Do outro lado, a repressão militar fortalece os islamitas mais adeptos de uma resposta igualmente violenta. Facções muçulmanas, algumas das quais chegaram a se opor à Irmandade Muçulmana, agora unem forças com o grupo. Entre os resultados da radicalização estão os ataques a igrejas cristãs, o que remete a um cenário muito similar ao da Síria, onde os cristãos preferem a permanência do ditador Bashar Assad não por causa de suas eventuais virtudes, mas porque a opção – um regime islâmico – seria ainda pior para eles.

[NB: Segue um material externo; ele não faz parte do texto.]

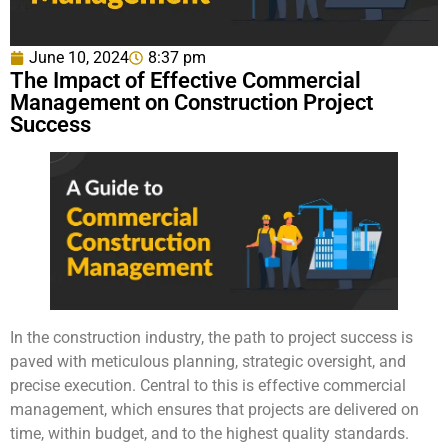
June 10, 2024
8:37 pm
The Impact of Effective Commercial
Management on Construction Project
Success
In the construction industry, the path to project success is
paved with meticulous planning, strategic oversight, and
precise execution. Central to this is effective commercial
management, which ensures that projects are delivered on
time, within budget, and to the highest quality standards.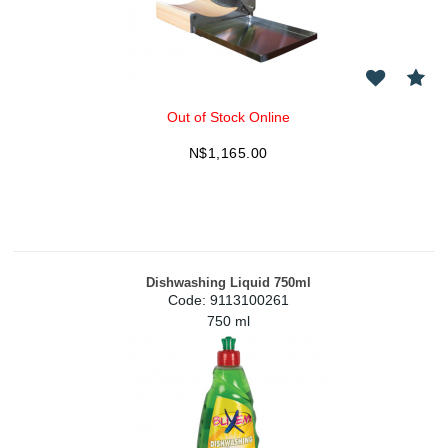
Out of Stock Online
N$
1,165.00
Dishwashing Liquid 750ml
Code:
 9113100261
750 ml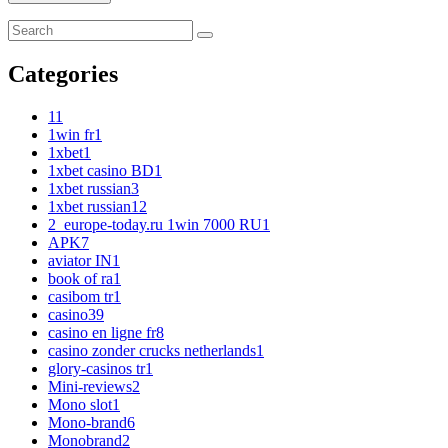
Categories
1
1
1win fr
1
1xbet
1
1xbet casino BD
1
1xbet russian
3
1xbet russian1
2
2_europe-today.ru 1win 7000 RU
1
APK
7
aviator IN
1
book of ra
1
casibom tr
1
casino
39
casino en ligne fr
8
casino zonder crucks netherlands
1
glory-casinos tr
1
Mini-reviews
2
Mono slot
1
Mono-brand
6
Monobrand
2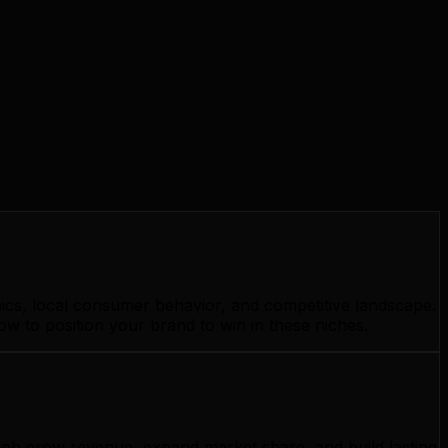
ics, local consumer behavior, and competitive landscape.
w to position your brand to win in these niches.
elph grow revenue, expand market share, and build lasting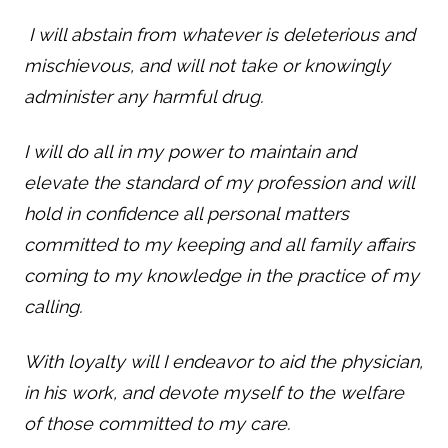
I will abstain from whatever is deleterious and
mischievous, and will not take or knowingly
administer any harmful drug.
I will do all in my power to maintain and
elevate the standard of my profession and will
hold in confidence all personal matters
committed to my keeping and all family affairs
coming to my knowledge in the practice of my
calling.
With loyalty will I endeavor to aid the physician,
in his work, and devote myself to the welfare
of those committed to my care.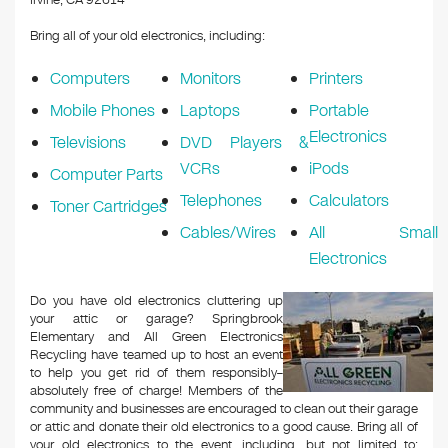
Irvine, CA 92614
Bring all of your old electronics, including:
Computers
Monitors
Printers
Mobile Phones
Laptops
Portable
Electronics
Televisions
DVD Players &
VCRs
iPods
Computer Parts
Telephones
Calculators
Toner Cartridges
Cables/Wires
All Small
Electronics
Do you have old electronics cluttering up
your attic or garage? Springbrook
Elementary and All Green Electronics
Recycling have teamed up to host an event
to help you get rid of them responsibly–
absolutely free of charge! Members of the
community and businesses are encouraged to clean out their garage
or attic and donate their old electronics to a good cause. Bring all of
your old electronics to the event, including, but not limited to:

Aliás, a situação egípcia não evoca paralelos apenas com o banho de sangue sírio, mas também recorda o ocorrido na Argélia, em 1991. Após o sucesso da Frente Islâmica de Salvação (FIS) na primeira rodada das eleições parlamentares, conquistando 47% das cadeiras definidas na ocasião, os militares cancelaram o segundo turno (no qual, acreditava-se, a FIS conseguiria mais parlamentares e teria maioria suficiente para mudar a Constituição), removeram o presidente e baniram a FIS. O resultado foi uma guerra civil que durou dez anos e, apesar da derrota dos islamitas, deu origem a grupos ativos até hoje, como a Al-Qaeda no Magreb Islâmico. O número de mortos na Argélia está estimado entre 44 mil e 200 mil pessoas. O Egito ainda não chegou a esse ponto, mas as semelhanças no roteiro são motivo de grande preocupação.

E presos entre os dois lados do conflito estão os egípcios comuns, muitos dos quais pediram a saída do presidente Mursi, mas que também não aceitam um regime autoritário militar – afinal, foi justamente contra uma ditadura similar que eles haviam ido às ruas no início da Primavera Árabe, em 2011. Conscientes desse histórico, os militares deveriam deixar as tropas nos quartéis e dirigir esforços para a organização de eleições imediatas, para o Executivo e o Legislativo, garantindo não só a participação dos islamitas (de forma que, se eles não participarem, terá sido por escolha própria), mas também o respeito ao resultado, seja qual for. Há tempo para impedir o Egito de seguir o caminho da Síria e da Argélia; o que vem faltando é disposição para o diálogo.